My eyes droop, and darkness seeps into my vision like moldering water. I try to look up, but I have so little energy left, and all I manage to do is scrape my too-pale skin against the sidewalk.

People pass by all around me. Like a dammed up river, they flow to either side, unwilling to acknowledge me as I lay on the ground, gasping for breath.

I don’t blame them. If our roles were reversed—if I were human instead of them—I would do the same.

My kind arrived on Earth almost two decades ago.

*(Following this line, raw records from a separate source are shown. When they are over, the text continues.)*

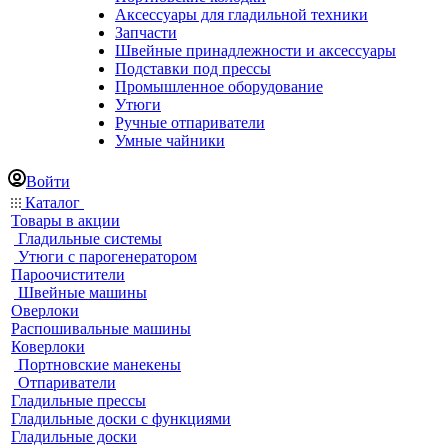
Аксессуары для гладильной техники
Запчасти
Швейные принадлежности и аксессуары
Подставки под прессы
Промышленное оборудование
Утюги
Ручные отпариватели
Умные чайники
Войти
Каталог
Товары в акции
Гладильные системы
Утюги с парогенератором
Пароочистители
Швейные машины
Оверлоки
Распошивальные машины
Коверлоки
Портновские манекены
Отпариватели
Гладильные прессы
Гладильные доски с функциями
Гладильные доски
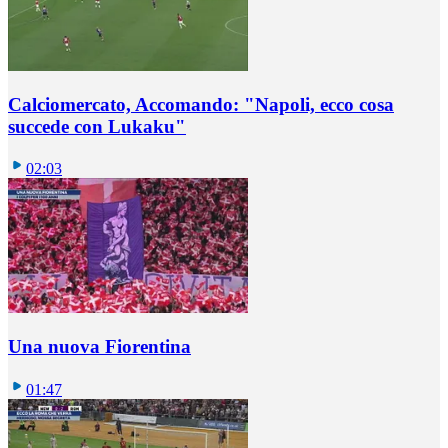
Calciomercato, Accomando: "Napoli, ecco cosa
succede con Lukaku"
02:03
Una nuova Fiorentina
01:47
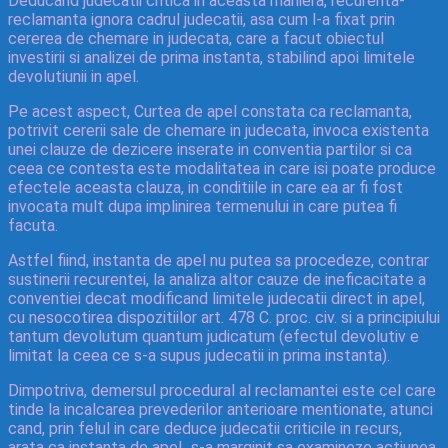
Deducand judecatii critica in aceasta maniera, recurenta-
reclamanta ignora cadrul judecatii, asa cum l-a fixat prin
cererea de chemare in judecata, care a facut obiectul
investirii si analizei de prima instanta, stabilind apoi limitele
devolutiunii in apel.
Pe acest aspect, Curtea de apel constata ca reclamanta,
potrivit cererii sale de chemare in judecata, invoca existenta
unei clauze de dezicere inserate in conventia partilor si ca
ceea ce contesta este modalitatea in care isi poate produce
efectele aceasta clauza, in conditiile in care ea ar fi fost
invocata mult dupa implinirea termenului in care putea fi
facuta.
Astfel fiind, instanta de apel nu putea sa procedeze, contrar
sustinerii recurentei, la analiza altor cauze de ineficacitate a
conventiei decat modificand limitele judecatii direct in apel,
cu nesocotirea dispozitiilor art. 478 C. proc. civ. si a principiului
tantum devolutum quantum judicatum (efectul devolutiv e
limitat la ceea ce s-a supus judecatii in prima instanta).
Dimpotriva, demersul procedural al reclamantei este cel care
tinde la incalcarea prevederilor anterioare mentionate, atunci
cand, prin felul in care deduce judecatii criticile in recurs,
arata ca instanta de apel „s-a marginit sa examineze actiunea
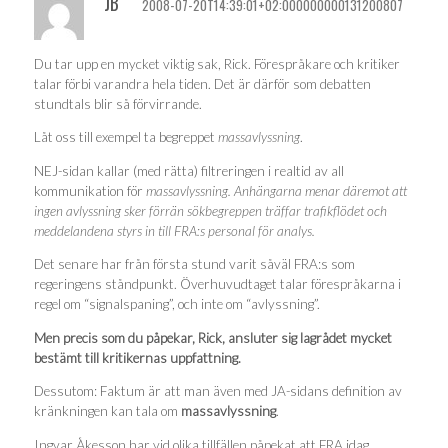
JB
2008-07-20T14:39:01+02:000000000131200807
Du tar upp en mycket viktig sak, Rick. Förespråkare och kritiker
talar förbi varandra hela tiden. Det är därför som debatten
stundtals blir så förvirrande.
Låt oss till exempel ta begreppet
massavlyssning
.
NEJ-sidan kallar (med rätta) filtreringen i realtid av all
kommunikation för
massavlyssning. Anhängarna menar däremot att
ingen avlyssning sker förrän sökbegreppen träffar trafikflödet och
meddelandena styrs in till FRA:s personal för analys.
Det senare har från första stund varit såväl FRA:s som
regeringens ståndpunkt. Överhuvudtaget talar förespråkarna i
regel om “signalspaning”, och inte om “avlyssning”.
Men precis som du påpekar, Rick, ansluter sig lagrådet mycket
bestämt till kritikernas uppfattning.
Dessutom: Faktum är att man även med JA-sidans definition av
kränkningen kan tala om
massavlyssning
.
Ingvar Åkesson har vid olika tillfällen påpekat att FRA idag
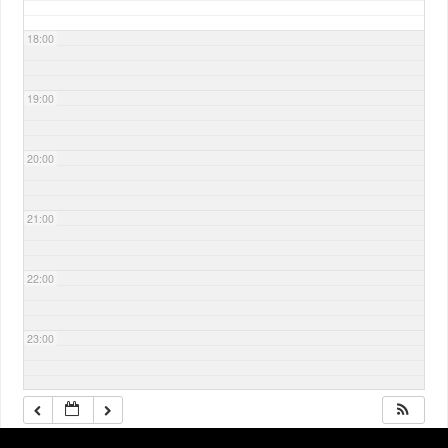
18:00
19:00
20:00
21:00
22:00
23:00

We didn’t mean to stay. It was only supposed to be a stop during the long exile from our own world. We were malnourished, weak, and near death, and Earth was an unexpected paradise.

It was not our world, and we always told ourselves that when we were better, we would leave. But days turned into weeks, and weeks turned into months. We came to view Earth as our salvation, a gift from the gods of our ancestors and therefore ours by birthright.

We began to resent humanity. We were stronger, we reasoned, and more intelligent. Meanwhile, humans only ever seemed to take the Earth for granted. We decided to seize control. We told ourselves it was for their own good, but in truth, we were jealous—jealous of their abundance, jealous of the relative comfort and security they inherited by virtue of being born.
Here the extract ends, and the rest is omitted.